One drug can treat three deadly and neglected infections – Chagas disease, leishmaniasis and sleeping sickness – animal studies show. It has been described as a “new hope” for tackling the parasitic infections which affect millions of people in the poorest parts of the world. The discovery, reported in the journal Nature, was made by testing three million compounds. The new drug is now entering safety tests before human trials.
The three diseases are all caused by similar parasites, leading scientists to believe one therapy might be useful against the trio. Sleeping sickness is caused by the Trypanosoma brucei parasite, which is spread by the bite of the tsetse fly. The disease is officially known as Human African trypanosomiasis, but takes its more common name from the coma that results when the parasite penetrates the brain. It is found in sub-Saharan Africa.
Chagas disease – or America trypanosomiasis – is caused by theTrypansosoma cruzi parasite. It can cause the heart and digestive system to become enlarged, which can be deadly. The “kissing” or “assassin” bug spreads the parasite. Chagas mostly affects people in Latin America, but has now spread to other continents.
Leishmaniasis is caused by infection with Leishmania parasites and is spread by
the bite of sandflies. It causes a wide range of symptoms depending on which part of the body is infected, ranging from anaemia and fever to the total destruction of the lining of the nose, mouth and throat. It is found in the Americas, Africa and Asia.Combined, the three parasites infect 20 million people and kill 50,000 each year, the research team said. While there are some drugs to treat the infections, they are expensive and toxic and often need to be given via an intravenous drip, making them impractical in poor regions.

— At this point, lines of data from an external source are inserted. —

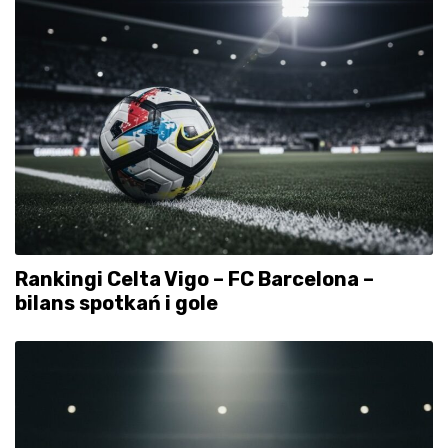
Rankingi Celta Vigo – FC Barcelona –
bilans spotkań i gole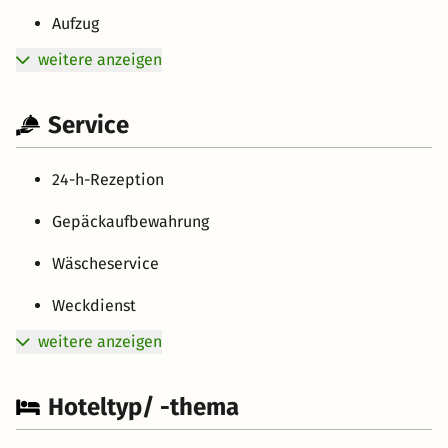
Aufzug
weitere anzeigen
Service
24-h-Rezeption
Gepäckaufbewahrung
Wäscheservice
Weckdienst
weitere anzeigen
Hoteltyp/ -thema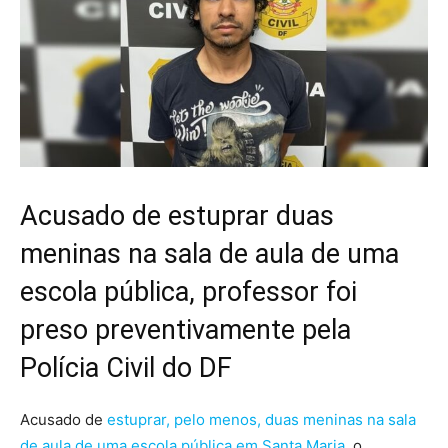
Acusado de estuprar duas
meninas na sala de aula de uma
escola pública, professor foi
preso preventivamente pela
Polícia Civil do DF
Acusado de
estuprar, pelo menos, duas meninas na sala
de aula de uma escola pública em Santa Maria
, o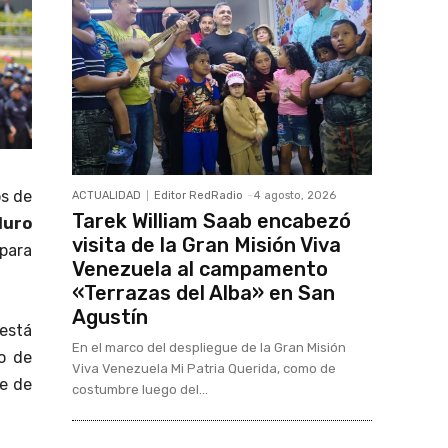
os de
ACTUALIDAD
Editor RedRadio
-
4 agosto, 2026
Tarek William Saab encabezó
duro
visita de la Gran Misión Viva
 para
Venezuela al campamento
«Terrazas del Alba» en San
Agustín
 está
En el marco del despliegue de la Gran Misión
vo de
Viva Venezuela Mi Patria Querida, como de
pe de
costumbre luego del...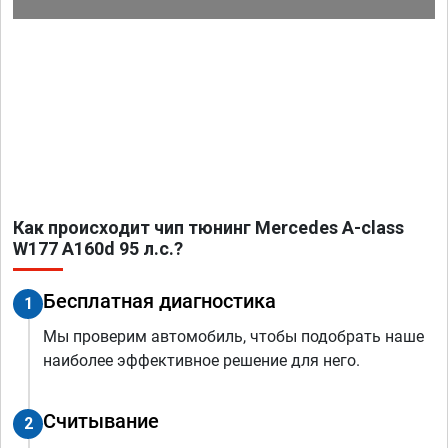
Как происходит чип тюнинг Mercedes A-class
W177 A160d 95 л.с.?
Бесплатная диагностика
1
Мы проверим автомобиль, чтобы подобрать наше
наиболее эффективное решение для него.
Считывание
2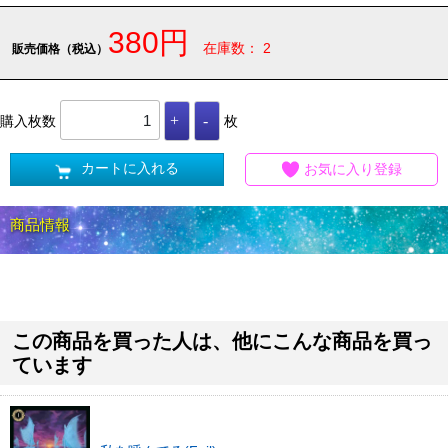
380円
在庫数： 2
販売価格（税込）
購入枚数
枚
カートに入れる
お気に入り登録
商品情報
この商品を買った人は、他にこんな商品を買っ
ています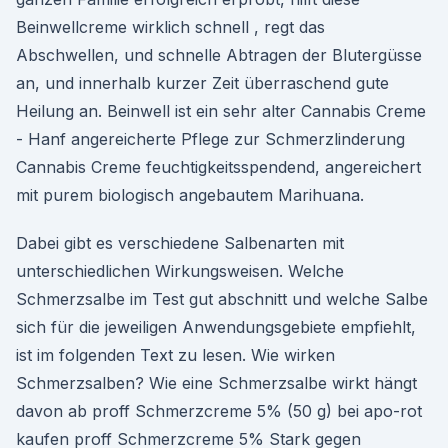
Beinwellcreme wirklich schnell , regt das
Abschwellen, und schnelle Abtragen der Blutergüsse
an, und innerhalb kurzer Zeit überraschend gute
Heilung an. Beinwell ist ein sehr alter Cannabis Creme
- Hanf angereicherte Pflege zur Schmerzlinderung
Cannabis Creme feuchtigkeitsspendend, angereichert
mit purem biologisch angebautem Marihuana.
Dabei gibt es verschiedene Salbenarten mit
unterschiedlichen Wirkungsweisen. Welche
Schmerzsalbe im Test gut abschnitt und welche Salbe
sich für die jeweiligen Anwendungsgebiete empfiehlt,
ist im folgenden Text zu lesen. Wie wirken
Schmerzsalben? Wie eine Schmerzsalbe wirkt hängt
davon ab proff Schmerzcreme 5% (50 g) bei apo-rot
kaufen proff Schmerzcreme 5% Stark gegen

The Trypanosoma brucei parasite causes sleeping sickness The researchers tested three million compounds, made by the pharmaceutical company Novartis, to find those that could kill multiple parasites in the laboratory. One was then used as the basis of thousands of modifications to make the original 20 times more potent.
Tests then showed the upgrade – codenamed GNF6702 – could treatTrypanosoma brucei, Trypansosoma cruzi and Leishmania infections in mice.
Dr Elmarie Myburgh, one of the researchers based at the University of York said, “What makes it special is the fact it is targeting all three parasites. That’s the first time it has been done, so it is quite special. To me this is obviously a big deal, I’m in this field to try and make a difference, to get to a cure, and we’re working hard in the hope that it gets to patients. There’s been very little incentive to spend a lot of money on these diseases as they affect a very poor, and yet large, population.”
Further refinements to the compound are taking place as the researchers ensure it is safe before starting human trials. The drug works by attacking the parasites’ proteasomes. The structures recycle waste proteins in the parasite. But crucially the chemical does not affect similar processes in mammalian cells.
Richard Glynne, from the Genomics Institute of the Novartis Research Foundation, told the BBC that attacking the proteasome was “not by design, more by serendipity”. It had been thought the proteasome was too similar across all species to develop a drug that would not be toxic to the patient. However, he said there may ultimately need to be three separate drugs and that “It may be a single drug for all three diseases may not be the best strategy. The biology of the diseases is different. For example in sleeping sickness the parasite is in the brain, so you need a drug that gets into the brain, so there are tweaks that may be required.”
Dr Stephen Caddick, the director of innovation at the Wellcome Trust research charity which helped fund the study, said, “These are pretty nasty, highly prevalent parasites and affect people living in the most poverty-stricken parts of world. We need to make more progress. We continually face challenges getting medicines to those people and making affordable medicines is an important first step. This is quite an important piece of research, I’m excited by it, but there’s still a long way to go.”